[Entries taken from a collection]
- - - -

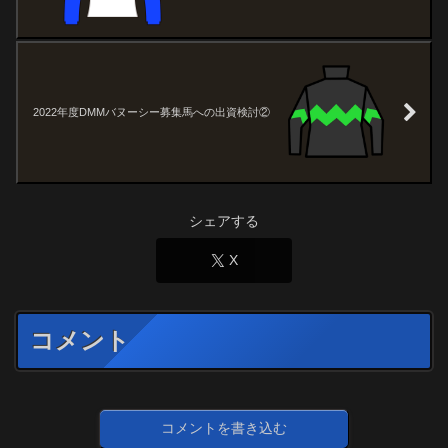
2022年度DMMバヌーシー募集馬への出資検討②
シェアする
X
コメント
コメントを書き込む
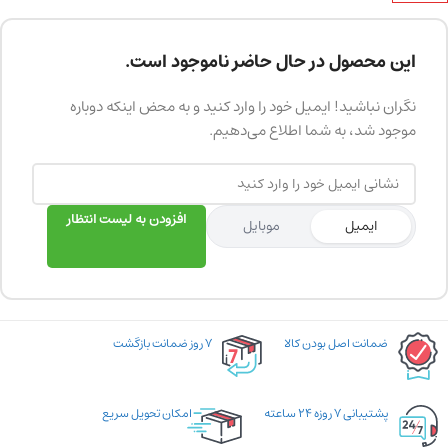
این محصول در حال حاضر ناموجود است.
نگران نباشید! ایمیل خود را وارد کنید و به محض اینکه دوباره
موجود شد، به شما اطلاع می‌دهیم.
افزودن به لیست انتظار
ایمیل
موبایل
ضمانت اصل بودن کالا
۷ روز ضمانت بازگشت
پشتیبانی ۷ روزه ۲۴ ساعته
امکان تحویل سریع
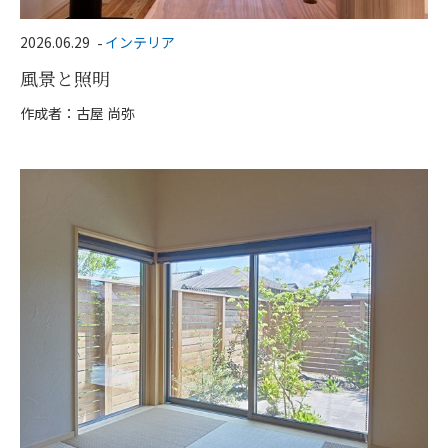
2026.06.29
インテリア
風景と照明
作成者：古屋 尚弥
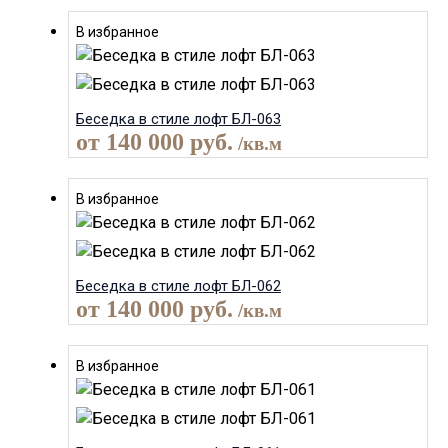
В избранное
Беседка в стиле лофт БЛ-063
от
140 000
руб.
/кв.м
В избранное
Беседка в стиле лофт БЛ-062
от
140 000
руб.
/кв.м
В избранное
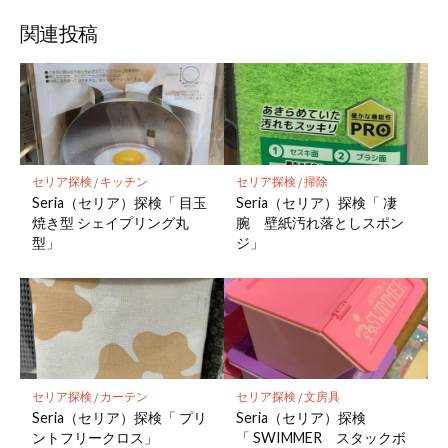
関連投稿
セリア探検
/
キッチン
セリア探検
/
掃除
Seria（セリア）探検「 目玉
Seria（セリア）探検「 凄
焼き型 シェイプリング丸
腕 壁紙汚れ落としスポン
型」
ジ」
セリア探検
/
カーテン
セリア探検
/
文房具
Seria（セリア）探検「 プリ
Seria（セリア）探検
ントフリークロス」
「 SWIMMER スタックボ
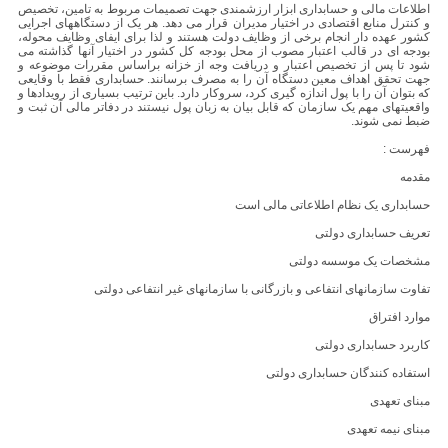
اطلاعات مالی و حسابداری ابزار ارزشمندی جهت تصمیمات مربوط به تامین، تخصیص
و کنترل منابع اقتصادی در اختیار مدیران قرار می دهد. هر یک از دستگاههای اجرایی
کشور عهده دار انجام برخی از وظایف دولت هستند و لذا برای ایفای وظایف محوله،
بودجه ای در قالب اعتبار مصوب از محل بودجه کل کشور در اختیار آنها گذاشته می
شود تا پس از تخصیص اعتبار و دریافت وجه از خزانه براساس مقررات موضوعه و
جهت تحقق اهداف معین دستگاه آن را به مصرف برسانند. حسابداری فقط با وقایعی
که بتوان آن را با پول اندازه گیری کرد، سروکار دارد. باین ترتیب بسیاری از رویدادها و
واقعیتهای مهم یک سازمان که قابل بیان به زبان پول نیستند در دفاتر مالی آن ثبت و
ضبط نمی شوند.
فهرست :
مقدمه
حسابداری یک نظام اطلاعاتی مالی است
تعریف حسابداری دولتی
مشخصات یک موسسه دولتی
تفاوت سازمانهای انتفاعی و بازرگانی با سازمانهای غیر انتفاعی دولتی
موارد افتراق
کاربرد حسابداری دولتی
استفاده کنندگان حسابداری دولتی
مبنای تعهدی
مبنای نیمه تعهدی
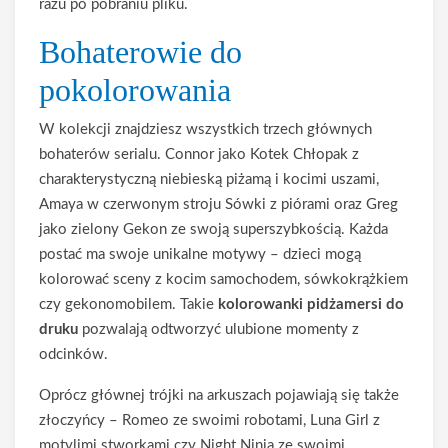
razu po pobraniu pliku.
Bohaterowie do
pokolorowania
W kolekcji znajdziesz wszystkich trzech głównych
bohaterów serialu. Connor jako Kotek Chłopak z
charakterystyczną niebieską piżamą i kocimi uszami,
Amaya w czerwonym stroju Sówki z piórami oraz Greg
jako zielony Gekon ze swoją superszybkością. Każda
postać ma swoje unikalne motywy – dzieci mogą
kolorować sceny z kocim samochodem, sówkokrążkiem
czy gekonomobilem. Takie
kolorowanki pidżamersi do
druku
pozwalają odtworzyć ulubione momenty z
odcinków.
Oprócz głównej trójki na arkuszach pojawiają się także
złoczyńcy – Romeo ze swoimi robotami, Luna Girl z
motylimi stworkami czy Night Ninja ze swoimi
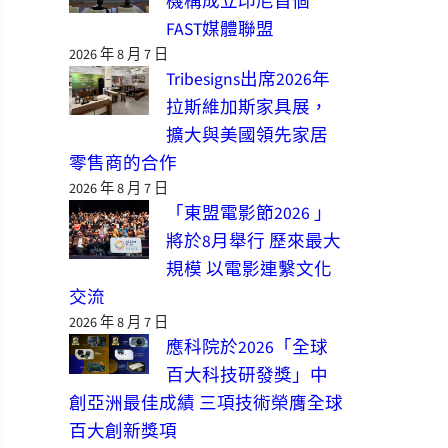
機構成立印尼首個
FAST媒體聯盟
2026 年 8 月 7 日
Tribesigns出席2026年
拉斯維加斯家具展，
擴大與美國領先家居
零售商的合作
2026 年 8 月 7 日
「東盟電影節2026 」
將於8月舉行 歷來最大
規模 以電影連繫文化
交流
2026 年 8 月 7 日
應科院於2026「全球
百大科技研發獎」中
創亞洲最佳成績 三項技術榮膺全球
百大創新獎項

- - - -

In the lines above, find the word "تخصیص" and copy each line that contains it.

== EXERCISE RESPONSE ==
اطلاعات مالی و حسابداری ابزار ارزشمندی جهت تصمیمات مربوط به تامین، تخصیص
شود تا پس از تخصیص اعتبار و دریافت وجه از خزانه براساس مقررات موضوعه و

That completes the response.